Immunohistochemistry

Slides were deparaffinised by using fresh xylene for 5 min followed by washing with running water for 5 min. For quenching endogenous peroxidase activity slides were placed in 3% H2O2 solution for 10 min, sections were washed with distilled water for 5 min, each followed by washing with tris buffer solution (TBS) for 5 min. Then, the slides were kept in a preheated jar for 5 min. After that, washing was done with tap water and phosphate buffer solution. The section was marked and protein blocking was applied on section for 15 min at room temperature. Blocking solution was removed and treatment with 25 μl of primary antibody, MIA (sc-377375 Santa Cruz Biotechnology, Inc.) at the dilution of 1:100. Slide was kept in petridish which was placed in 4 °C freezer overnight for antibody stain. Slide was washed with TBS, secondary antibodies were added and incubated for 15 min followed by washing with PBS. DAB was added on slide for 1 min, washed with water, and counter stained with hematoxylin for 1 min.
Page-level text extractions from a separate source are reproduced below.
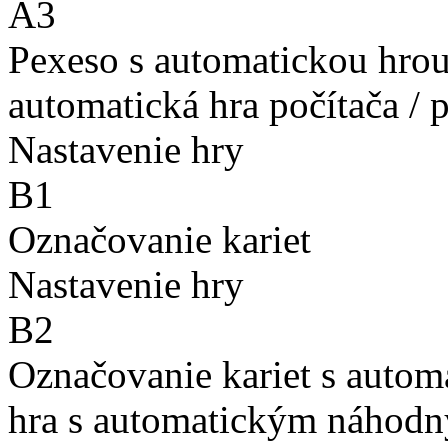
A3
Pexeso s automatickou hro
automatická hra počítača / 
Nastavenie hry
B1
Označovanie kariet
Nastavenie hry
B2
Označovanie kariet s auto
hra s automatickým náhodn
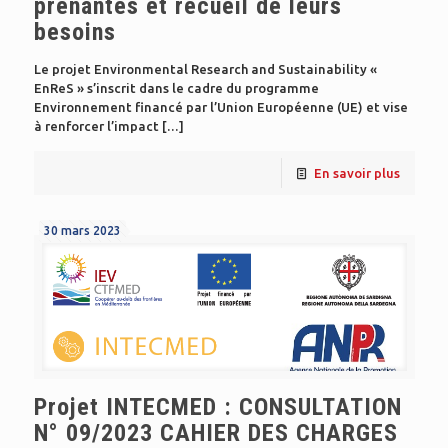
prenantes et recueil de leurs
besoins
Le projet Environmental Research and Sustainability «
EnReS » s’inscrit dans le cadre du programme
Environnement financé par l’Union Européenne (UE) et vise
à renforcer l’impact
[…]
En savoir plus
30 mars 2023
Projet INTECMED : CONSULTATION
N° 09/2023 CAHIER DES CHARGES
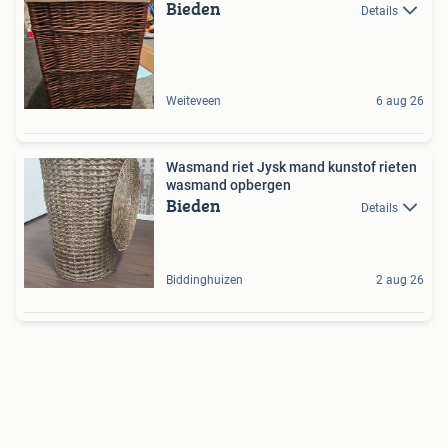
Bieden
Details
Weiteveen
6 aug 26
Wasmand riet Jysk mand kunstof rieten
wasmand opbergen
Bieden
Details
Biddinghuizen
2 aug 26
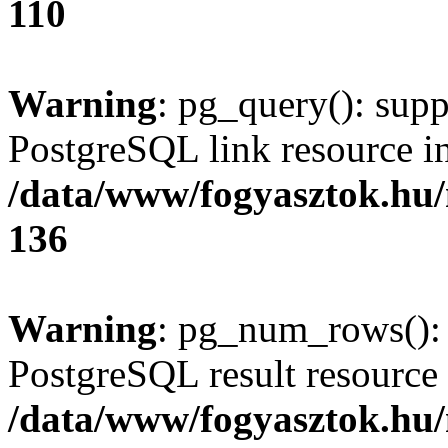
110
Warning
: pg_query(): supp
PostgreSQL link resource i
/data/www/fogyasztok.hu
136
Warning
: pg_num_rows(): 
PostgreSQL result resource 
/data/www/fogyasztok.hu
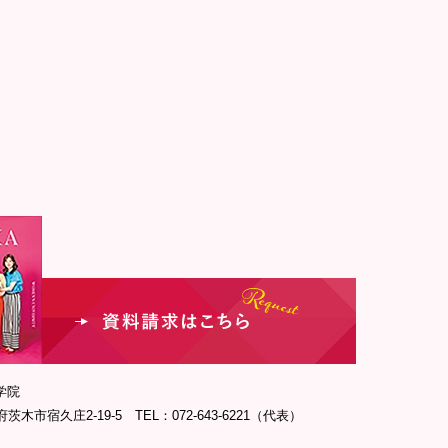
学院
府茨木市宿久庄2-19-5 TEL：072-643-6221（代表）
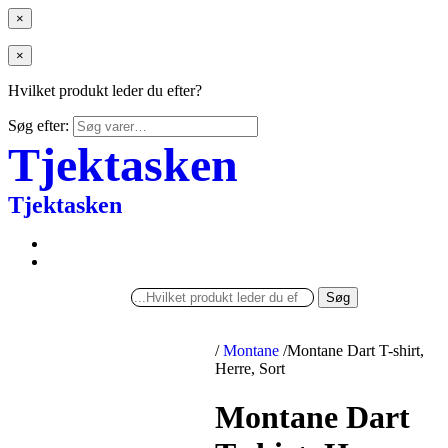
×
×
Hvilket produkt leder du efter?
Søg efter:
Tjektasken
Tjektasken
Søg
/
Montane
/
Montane Dart T-shirt,
Herre, Sort
Montane Dart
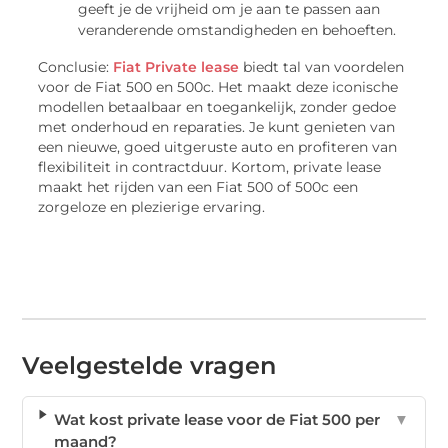
geeft je de vrijheid om je aan te passen aan
veranderende omstandigheden en behoeften.
Conclusie:
Fiat Private lease
biedt tal van voordelen
voor de Fiat 500 en 500c. Het maakt deze iconische
modellen betaalbaar en toegankelijk, zonder gedoe
met onderhoud en reparaties. Je kunt genieten van
een nieuwe, goed uitgeruste auto en profiteren van
flexibiliteit in contractduur. Kortom, private lease
maakt het rijden van een Fiat 500 of 500c een
zorgeloze en plezierige ervaring.
Veelgestelde vragen
Wat kost private lease voor de Fiat 500 per
▼
maand?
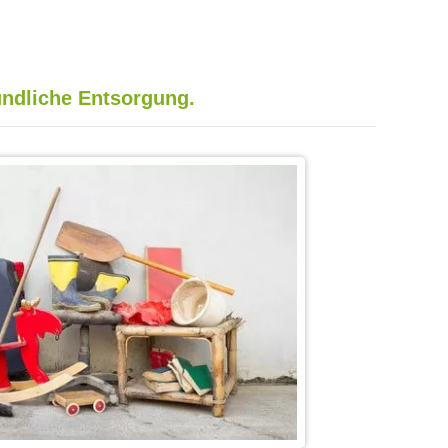
ndliche Entsorgung.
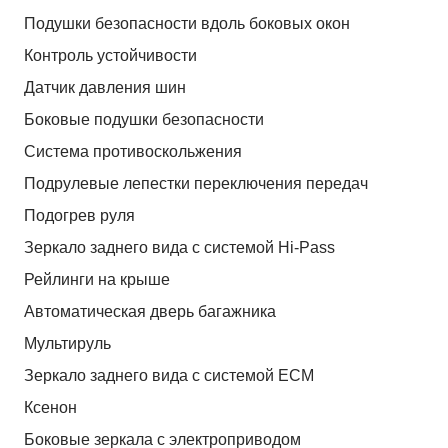
Подушки безопасности вдоль боковых окон
Контроль устойчивости
Датчик давления шин
Боковые подушки безопасности
Система противоскольжения
Подрулевые лепестки переключения передач
Подогрев руля
Зеркало заднего вида с системой Hi-Pass
Рейлинги на крыше
Автоматическая дверь багажника
Мультируль
Зеркало заднего вида с системой ЕСМ
Ксенон
Боковые зеркала с электроприводом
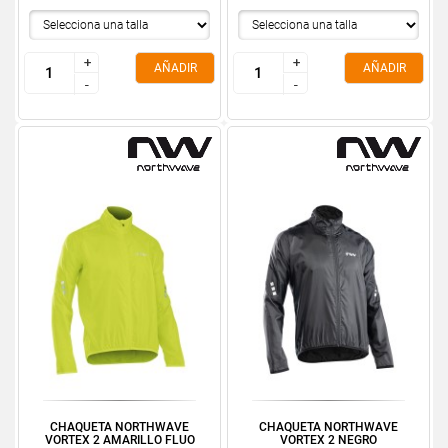
+
+
+
+
AÑADIR
AÑADIR
-
-
-
-
CHAQUETA NORTHWAVE
CHAQUETA NORTHWAVE
VORTEX 2 AMARILLO FLUO
VORTEX 2 NEGRO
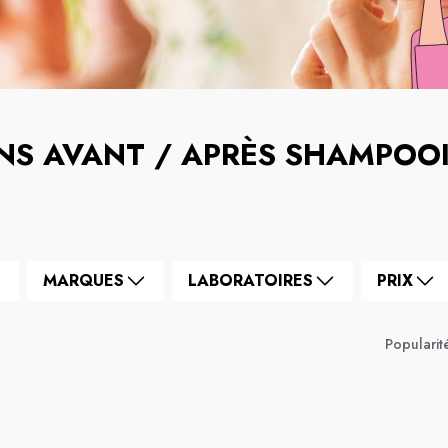
NS AVANT / APRÈS SHAMPOO
MARQUES
LABORATOIRES
PRIX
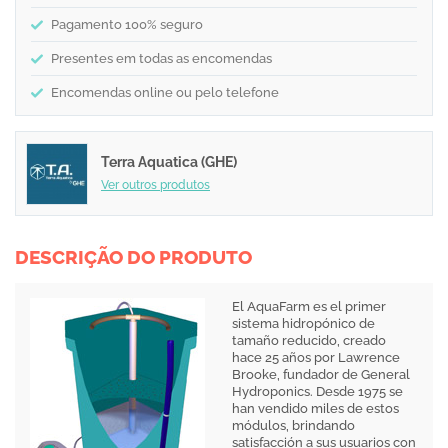
Pagamento 100% seguro
Presentes em todas as encomendas
Encomendas online ou pelo telefone
Terra Aquatica (GHE)
Ver outros produtos
DESCRIÇÃO DO PRODUTO
El AquaFarm es el primer
sistema hidropónico de
tamaño reducido, creado
hace 25 años por Lawrence
Brooke, fundador de General
Hydroponics. Desde 1975 se
han vendido miles de estos
módulos, brindando
satisfacción a sus usuarios con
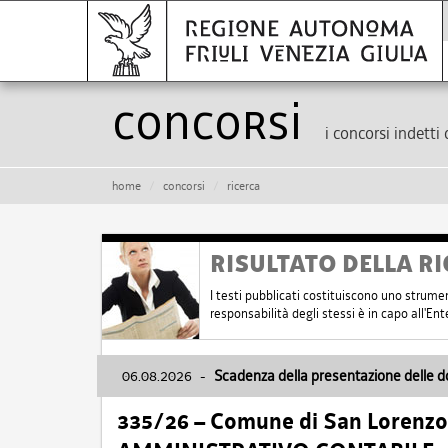
Concorsi
i concorsi indetti 
home
concorsi
ricerca
RISULTATO DELLA RI
I testi pubblicati costituiscono uno strume
responsabilità degli stessi è in capo all'E
06.08.2026
-
Scadenza della presentazione delle 
335/26 – Comune di San Lorenzo 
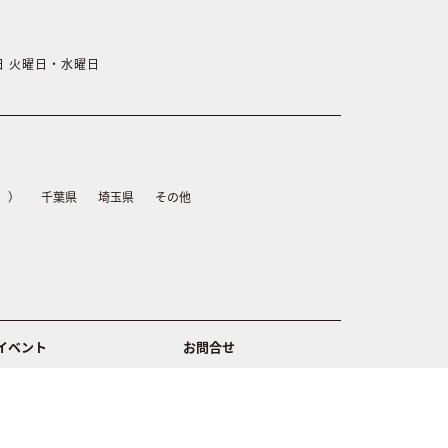
休日 火曜日・水曜日
）
千葉県
埼玉県
その他
イベント
お問合せ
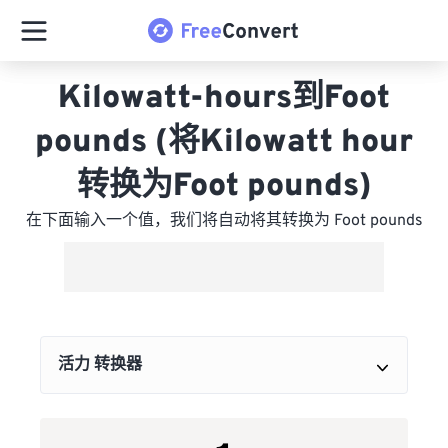
Kilowatt-hours到Foot
pounds (将Kilowatt hour
转换为Foot pounds)
在下面输入一个值，我们将自动将其转换为 Foot pounds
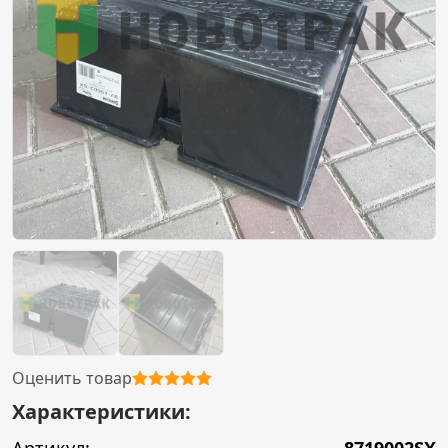
Оценить товар
Характеристики:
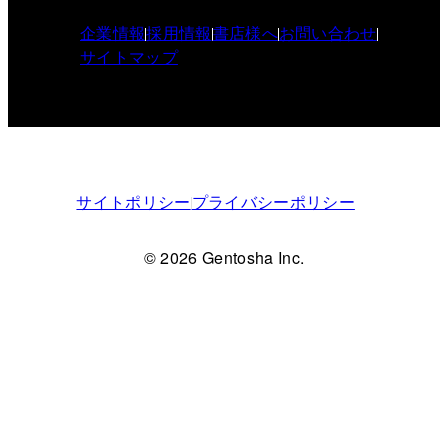
企業情報
採用情報
書店様へ
お問い合わせ
サイトマップ
サイトポリシー
プライバシーポリシー
© 2026 Gentosha Inc.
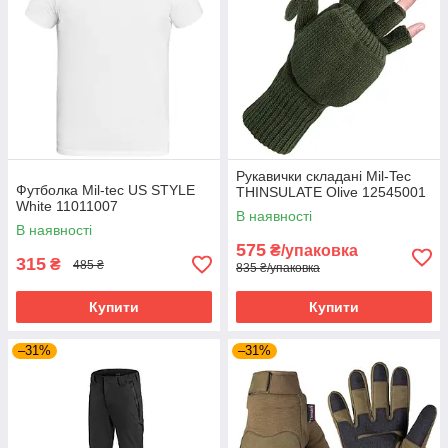
Рукавички складані Mil-Tec
Футболка Mil-tec US STYLE
THINSULATE Olive 12545001
White 11011007
В наявності
В наявності
575
₴/упаковка
315
₴
485 ₴
835 ₴/упаковка
Купити
Купити
–31%
–31%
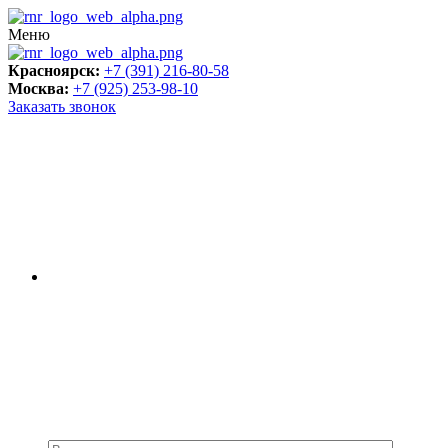
Меню
Красноярск:
+7 (391) 216-80-58
Москва:
+7 (925) 253-98-10
Заказать звонок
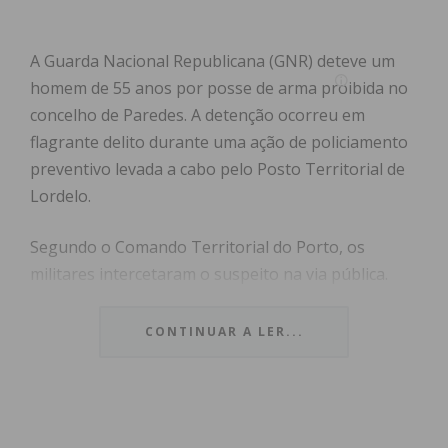
A Guarda Nacional Republicana (GNR) deteve um
homem de 55 anos por posse de arma proibida no
concelho de Paredes. A detenção ocorreu em
flagrante delito durante uma ação de policiamento
preventivo levada a cabo pelo Posto Territorial de
Lordelo.
Segundo o Comando Territorial do Porto, os
militares intercetaram o suspeito na via pública.
Após a abordagem, confirmou-se que o homem
estava na posse de uma arma de fogo municiada,
CONTINUAR A LER...
acompanhada de acessórios de precisão, sem que
para tal tivesse a devida documentação legal.
Índice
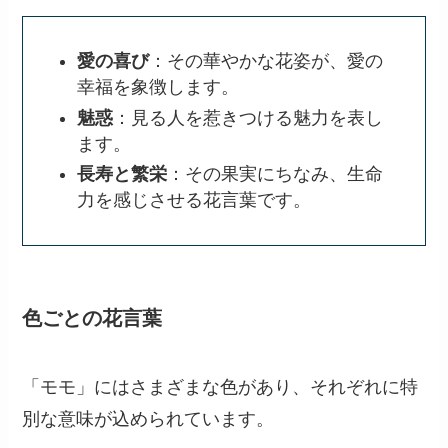
愛の喜び
：その華やかな花姿が、愛の
幸福を象徴します。
魅惑
：見る人を惹きつける魅力を表し
ます。
長寿と繁栄
：その果実にちなみ、生命
力を感じさせる花言葉です。
色ごとの花言葉
「モモ」にはさまざまな色があり、それぞれに特
別な意味が込められています。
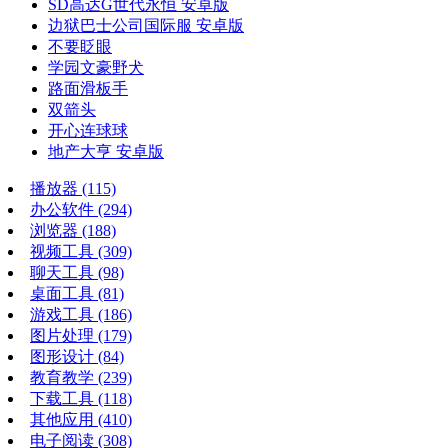
SD高达G世代永恒 安卓版
边狱巴士公司国际服 安卓版
不要眨眼
学园文豪野犬
路面滑板手
双箭头
开心连球球
地产大亨 安卓版
播放器
(115)
办公软件
(294)
浏览器
(188)
视频工具
(309)
聊天工具
(98)
桌面工具
(81)
游戏工具
(186)
图片处理
(179)
图形设计
(84)
教育教学
(239)
下载工具
(118)
其他应用
(410)
电子阅读
(308)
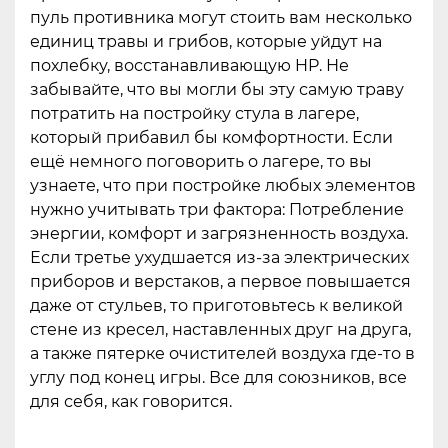
пуль противника могут стоить вам несколько
единиц травы и грибов, которые уйдут на
похлебку, восстанавливающую HP. Не
забывайте, что вы могли бы эту самую траву
потратить на постройку стула в лагере,
который прибавил бы комфортности. Если
ещё немного поговорить о лагере, то вы
узнаете, что при постройке любых элементов
нужно учитывать три фактора: Потребление
энергии, комфорт и загрязненность воздуха.
Если третье ухудшается из-за электрических
приборов и верстаков, а первое повышается
даже от стульев, то приготовьтесь к великой
стене из кресел, наставленных друг на друга,
а также пятерке очистителей воздуха где-то в
углу под конец игры. Все для союзников, все
для себя, как говорится.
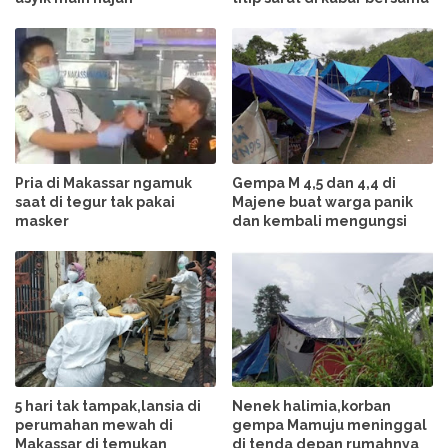
Pria di Makassar ngamuk
Gempa M 4,5 dan 4,4 di
saat di tegur tak pakai
Majene buat warga panik
masker
dan kembali mengungsi
5 hari tak tampak,lansia di
Nenek halimia,korban
perumahan mewah di
gempa Mamuju meninggal
Makassar di temukan
di tenda depan rumahnya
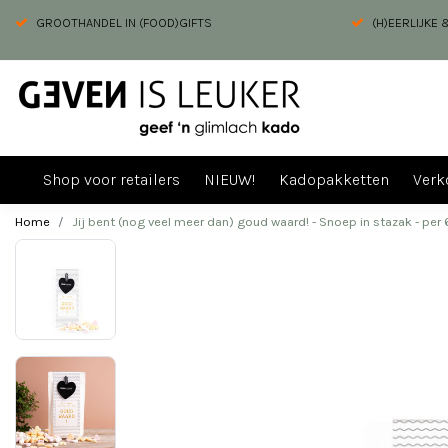
GROOTHANDEL IN (FOOD)GIFTS
(H)EERLIJKE
Shop voor retailers
NIEUW!
Kadopakketten
Verk
Home
Jij bent (nog veel meer dan) goud waard! - Snoep in stazak - per 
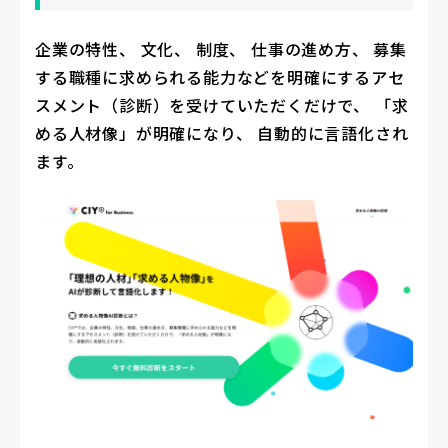
企業の特性、 文化、 制度、 仕事の進め方、 募集
する職種に求められる能力などを明確にするアセ
スメント（
診断）を受けていただくだけで、 「求
める人材像」が明確になり、 自動的に言語化され
ます。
Slides were dried and mounting was done with DPX. Images were captured using optical microscope (Leica, Germany).

Statistical analysis

Data were expressed as mean ± standard deviation (SD). Difference between groups was assessed using one-way ANOVA with Tukey tests, wherein *p < 0.05 was considered significant, and **p < 0.01 and ***p < 0.001 were highly significant.